### Input for this task
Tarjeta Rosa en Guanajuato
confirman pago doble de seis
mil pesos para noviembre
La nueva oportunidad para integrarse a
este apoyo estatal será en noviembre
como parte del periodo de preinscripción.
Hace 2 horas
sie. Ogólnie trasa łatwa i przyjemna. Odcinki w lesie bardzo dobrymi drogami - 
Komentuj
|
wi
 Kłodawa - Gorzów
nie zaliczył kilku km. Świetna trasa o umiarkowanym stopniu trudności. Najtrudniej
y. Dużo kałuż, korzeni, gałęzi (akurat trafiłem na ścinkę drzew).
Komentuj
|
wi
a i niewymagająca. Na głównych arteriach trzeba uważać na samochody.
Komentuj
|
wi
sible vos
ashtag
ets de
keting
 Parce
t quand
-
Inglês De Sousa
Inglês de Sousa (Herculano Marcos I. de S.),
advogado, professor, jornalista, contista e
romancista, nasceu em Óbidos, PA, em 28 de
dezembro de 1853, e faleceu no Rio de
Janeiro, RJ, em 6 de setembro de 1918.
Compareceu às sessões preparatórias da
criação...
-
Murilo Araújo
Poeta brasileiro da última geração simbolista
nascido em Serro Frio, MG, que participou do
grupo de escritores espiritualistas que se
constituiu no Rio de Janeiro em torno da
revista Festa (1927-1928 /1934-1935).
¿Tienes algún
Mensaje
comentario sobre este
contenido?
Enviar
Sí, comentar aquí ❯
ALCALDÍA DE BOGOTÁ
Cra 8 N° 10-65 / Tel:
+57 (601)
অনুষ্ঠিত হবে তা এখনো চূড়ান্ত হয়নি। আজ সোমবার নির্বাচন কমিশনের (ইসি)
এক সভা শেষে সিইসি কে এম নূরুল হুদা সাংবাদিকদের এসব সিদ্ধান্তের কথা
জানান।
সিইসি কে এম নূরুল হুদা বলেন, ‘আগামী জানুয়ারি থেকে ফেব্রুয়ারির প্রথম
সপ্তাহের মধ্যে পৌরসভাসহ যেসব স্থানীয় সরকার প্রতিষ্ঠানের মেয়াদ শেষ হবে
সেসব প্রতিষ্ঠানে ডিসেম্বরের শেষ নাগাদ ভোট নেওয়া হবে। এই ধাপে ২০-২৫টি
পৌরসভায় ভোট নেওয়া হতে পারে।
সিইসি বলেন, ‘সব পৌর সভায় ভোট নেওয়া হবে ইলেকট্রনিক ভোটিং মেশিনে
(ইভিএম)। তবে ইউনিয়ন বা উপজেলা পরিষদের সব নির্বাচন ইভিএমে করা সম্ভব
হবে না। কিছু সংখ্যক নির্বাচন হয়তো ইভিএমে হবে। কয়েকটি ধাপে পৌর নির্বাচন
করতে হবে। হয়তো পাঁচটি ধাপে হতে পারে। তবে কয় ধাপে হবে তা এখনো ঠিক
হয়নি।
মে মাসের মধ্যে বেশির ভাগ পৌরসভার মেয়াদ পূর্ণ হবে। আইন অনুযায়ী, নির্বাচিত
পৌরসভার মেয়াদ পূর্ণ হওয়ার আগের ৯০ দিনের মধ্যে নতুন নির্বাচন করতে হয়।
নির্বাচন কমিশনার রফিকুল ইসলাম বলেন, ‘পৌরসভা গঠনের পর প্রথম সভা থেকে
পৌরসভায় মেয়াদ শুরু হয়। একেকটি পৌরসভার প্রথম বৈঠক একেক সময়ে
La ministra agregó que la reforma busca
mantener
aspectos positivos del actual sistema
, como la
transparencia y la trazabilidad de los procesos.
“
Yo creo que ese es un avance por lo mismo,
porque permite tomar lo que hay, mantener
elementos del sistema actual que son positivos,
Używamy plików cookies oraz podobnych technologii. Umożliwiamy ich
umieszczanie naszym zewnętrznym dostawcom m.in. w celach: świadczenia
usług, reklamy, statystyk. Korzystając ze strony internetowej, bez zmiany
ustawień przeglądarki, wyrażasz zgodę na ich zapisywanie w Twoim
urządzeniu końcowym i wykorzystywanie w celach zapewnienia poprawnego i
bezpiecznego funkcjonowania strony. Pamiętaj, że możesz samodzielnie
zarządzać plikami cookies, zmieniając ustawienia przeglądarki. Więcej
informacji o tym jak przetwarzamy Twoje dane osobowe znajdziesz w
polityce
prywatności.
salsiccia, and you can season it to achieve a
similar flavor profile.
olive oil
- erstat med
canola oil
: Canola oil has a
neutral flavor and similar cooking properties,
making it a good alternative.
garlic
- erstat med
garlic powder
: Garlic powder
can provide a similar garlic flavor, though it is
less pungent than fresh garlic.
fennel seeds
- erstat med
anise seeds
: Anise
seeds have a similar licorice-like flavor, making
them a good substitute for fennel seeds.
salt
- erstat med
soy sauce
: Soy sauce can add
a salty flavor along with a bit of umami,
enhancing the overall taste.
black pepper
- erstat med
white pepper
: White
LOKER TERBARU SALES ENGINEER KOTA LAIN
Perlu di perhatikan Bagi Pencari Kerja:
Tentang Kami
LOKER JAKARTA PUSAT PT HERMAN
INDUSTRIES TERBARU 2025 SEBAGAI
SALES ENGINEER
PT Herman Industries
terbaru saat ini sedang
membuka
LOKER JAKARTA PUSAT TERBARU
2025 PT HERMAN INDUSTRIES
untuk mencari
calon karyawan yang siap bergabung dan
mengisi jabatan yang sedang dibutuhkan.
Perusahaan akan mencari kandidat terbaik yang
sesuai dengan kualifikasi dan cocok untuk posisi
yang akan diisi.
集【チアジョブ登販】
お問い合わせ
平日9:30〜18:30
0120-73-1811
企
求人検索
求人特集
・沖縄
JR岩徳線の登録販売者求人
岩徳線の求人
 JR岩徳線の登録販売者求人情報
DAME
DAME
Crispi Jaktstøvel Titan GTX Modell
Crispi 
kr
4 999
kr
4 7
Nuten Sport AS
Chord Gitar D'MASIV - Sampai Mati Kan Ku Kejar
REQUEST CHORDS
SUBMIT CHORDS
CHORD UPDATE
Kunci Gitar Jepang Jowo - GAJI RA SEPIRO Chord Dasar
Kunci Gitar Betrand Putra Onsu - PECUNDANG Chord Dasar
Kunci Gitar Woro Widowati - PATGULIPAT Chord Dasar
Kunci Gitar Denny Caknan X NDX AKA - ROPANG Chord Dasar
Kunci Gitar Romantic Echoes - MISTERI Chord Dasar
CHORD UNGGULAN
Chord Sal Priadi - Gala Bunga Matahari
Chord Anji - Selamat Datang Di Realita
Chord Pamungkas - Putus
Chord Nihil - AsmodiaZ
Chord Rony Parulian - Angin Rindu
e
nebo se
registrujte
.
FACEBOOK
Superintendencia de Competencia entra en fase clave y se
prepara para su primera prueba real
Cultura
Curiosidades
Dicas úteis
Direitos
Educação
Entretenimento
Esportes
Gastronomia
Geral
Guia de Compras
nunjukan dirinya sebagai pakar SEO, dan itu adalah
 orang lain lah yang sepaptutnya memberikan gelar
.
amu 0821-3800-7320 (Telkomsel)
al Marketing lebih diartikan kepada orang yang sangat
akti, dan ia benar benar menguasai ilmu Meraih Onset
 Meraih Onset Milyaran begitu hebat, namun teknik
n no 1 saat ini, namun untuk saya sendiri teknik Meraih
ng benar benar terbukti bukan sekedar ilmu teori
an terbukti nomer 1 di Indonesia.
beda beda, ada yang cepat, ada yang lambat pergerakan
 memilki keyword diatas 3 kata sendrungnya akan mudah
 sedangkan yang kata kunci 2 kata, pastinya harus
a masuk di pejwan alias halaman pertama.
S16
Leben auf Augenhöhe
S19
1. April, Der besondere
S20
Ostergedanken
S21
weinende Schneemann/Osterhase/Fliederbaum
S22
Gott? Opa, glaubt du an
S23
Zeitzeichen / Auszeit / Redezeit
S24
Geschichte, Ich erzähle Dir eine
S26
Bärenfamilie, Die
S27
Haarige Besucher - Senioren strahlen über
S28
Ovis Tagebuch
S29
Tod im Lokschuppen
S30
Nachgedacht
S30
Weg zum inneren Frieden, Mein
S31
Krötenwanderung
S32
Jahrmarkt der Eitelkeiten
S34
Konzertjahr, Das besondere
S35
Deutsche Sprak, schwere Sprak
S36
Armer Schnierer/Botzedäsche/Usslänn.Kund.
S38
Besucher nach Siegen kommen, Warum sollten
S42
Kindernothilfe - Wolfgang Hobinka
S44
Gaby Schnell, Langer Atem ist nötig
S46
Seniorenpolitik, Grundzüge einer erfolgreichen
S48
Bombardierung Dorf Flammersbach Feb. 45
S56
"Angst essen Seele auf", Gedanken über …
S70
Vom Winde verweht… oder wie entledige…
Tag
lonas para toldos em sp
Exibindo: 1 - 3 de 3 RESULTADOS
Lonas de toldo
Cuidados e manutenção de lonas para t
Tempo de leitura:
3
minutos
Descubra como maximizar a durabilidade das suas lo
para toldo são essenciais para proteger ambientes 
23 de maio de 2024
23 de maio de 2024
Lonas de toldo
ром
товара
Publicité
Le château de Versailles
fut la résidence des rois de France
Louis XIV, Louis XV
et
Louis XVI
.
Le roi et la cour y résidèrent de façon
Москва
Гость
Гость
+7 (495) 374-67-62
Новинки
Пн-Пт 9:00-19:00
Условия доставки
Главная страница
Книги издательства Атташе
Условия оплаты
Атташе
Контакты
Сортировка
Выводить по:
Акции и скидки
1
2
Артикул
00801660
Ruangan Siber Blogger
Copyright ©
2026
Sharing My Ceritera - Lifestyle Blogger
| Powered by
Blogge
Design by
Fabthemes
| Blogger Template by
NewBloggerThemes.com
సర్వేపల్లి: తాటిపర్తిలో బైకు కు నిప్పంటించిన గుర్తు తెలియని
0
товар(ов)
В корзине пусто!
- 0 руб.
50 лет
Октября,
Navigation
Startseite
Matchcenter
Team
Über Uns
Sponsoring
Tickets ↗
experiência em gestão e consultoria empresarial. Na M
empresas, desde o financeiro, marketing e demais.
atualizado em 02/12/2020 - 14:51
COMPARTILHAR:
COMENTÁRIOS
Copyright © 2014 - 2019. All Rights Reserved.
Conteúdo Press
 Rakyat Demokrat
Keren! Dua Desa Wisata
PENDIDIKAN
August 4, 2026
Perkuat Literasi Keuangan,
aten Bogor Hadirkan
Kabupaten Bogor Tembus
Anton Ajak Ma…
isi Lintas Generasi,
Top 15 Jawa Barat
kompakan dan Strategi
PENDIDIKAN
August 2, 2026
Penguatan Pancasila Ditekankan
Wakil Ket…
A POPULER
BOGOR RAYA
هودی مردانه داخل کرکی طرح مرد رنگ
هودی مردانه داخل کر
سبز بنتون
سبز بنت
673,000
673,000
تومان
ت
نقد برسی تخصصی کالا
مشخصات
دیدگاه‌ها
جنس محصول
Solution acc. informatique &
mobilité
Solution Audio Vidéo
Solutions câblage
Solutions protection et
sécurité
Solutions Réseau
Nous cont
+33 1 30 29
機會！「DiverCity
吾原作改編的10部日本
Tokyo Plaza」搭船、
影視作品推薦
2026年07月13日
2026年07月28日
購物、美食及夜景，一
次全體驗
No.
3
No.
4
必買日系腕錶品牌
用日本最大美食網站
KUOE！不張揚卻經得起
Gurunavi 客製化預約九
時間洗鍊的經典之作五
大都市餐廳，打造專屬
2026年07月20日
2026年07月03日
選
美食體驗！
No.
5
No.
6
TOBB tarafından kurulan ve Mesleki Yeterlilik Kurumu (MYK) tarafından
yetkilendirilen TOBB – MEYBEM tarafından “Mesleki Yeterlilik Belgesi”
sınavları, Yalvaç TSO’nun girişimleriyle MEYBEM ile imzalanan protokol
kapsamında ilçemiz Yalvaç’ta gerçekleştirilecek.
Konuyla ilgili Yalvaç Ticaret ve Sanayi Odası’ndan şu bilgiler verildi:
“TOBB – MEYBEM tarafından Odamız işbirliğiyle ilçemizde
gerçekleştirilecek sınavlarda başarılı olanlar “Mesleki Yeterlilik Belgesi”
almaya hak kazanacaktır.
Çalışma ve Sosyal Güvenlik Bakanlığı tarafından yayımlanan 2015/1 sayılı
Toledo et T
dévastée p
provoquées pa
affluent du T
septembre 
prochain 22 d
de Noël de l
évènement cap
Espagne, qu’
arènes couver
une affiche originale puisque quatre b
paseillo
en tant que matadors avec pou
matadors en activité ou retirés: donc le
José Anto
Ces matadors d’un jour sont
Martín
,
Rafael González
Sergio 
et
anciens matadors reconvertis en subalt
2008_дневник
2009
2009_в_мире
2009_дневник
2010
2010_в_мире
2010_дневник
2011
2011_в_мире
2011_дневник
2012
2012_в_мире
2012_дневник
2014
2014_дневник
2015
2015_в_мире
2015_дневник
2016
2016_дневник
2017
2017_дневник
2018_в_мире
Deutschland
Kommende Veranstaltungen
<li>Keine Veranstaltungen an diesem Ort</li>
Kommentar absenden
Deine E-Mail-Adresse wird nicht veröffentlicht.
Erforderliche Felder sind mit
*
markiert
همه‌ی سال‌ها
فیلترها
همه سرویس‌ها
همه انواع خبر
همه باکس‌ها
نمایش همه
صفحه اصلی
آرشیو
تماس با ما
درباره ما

### Try it
Look through the records above for the string "Crispi", then copy every line that has it.

### Exercise answer
Crispi Jaktstøvel Titan GTX Modell
Crispi 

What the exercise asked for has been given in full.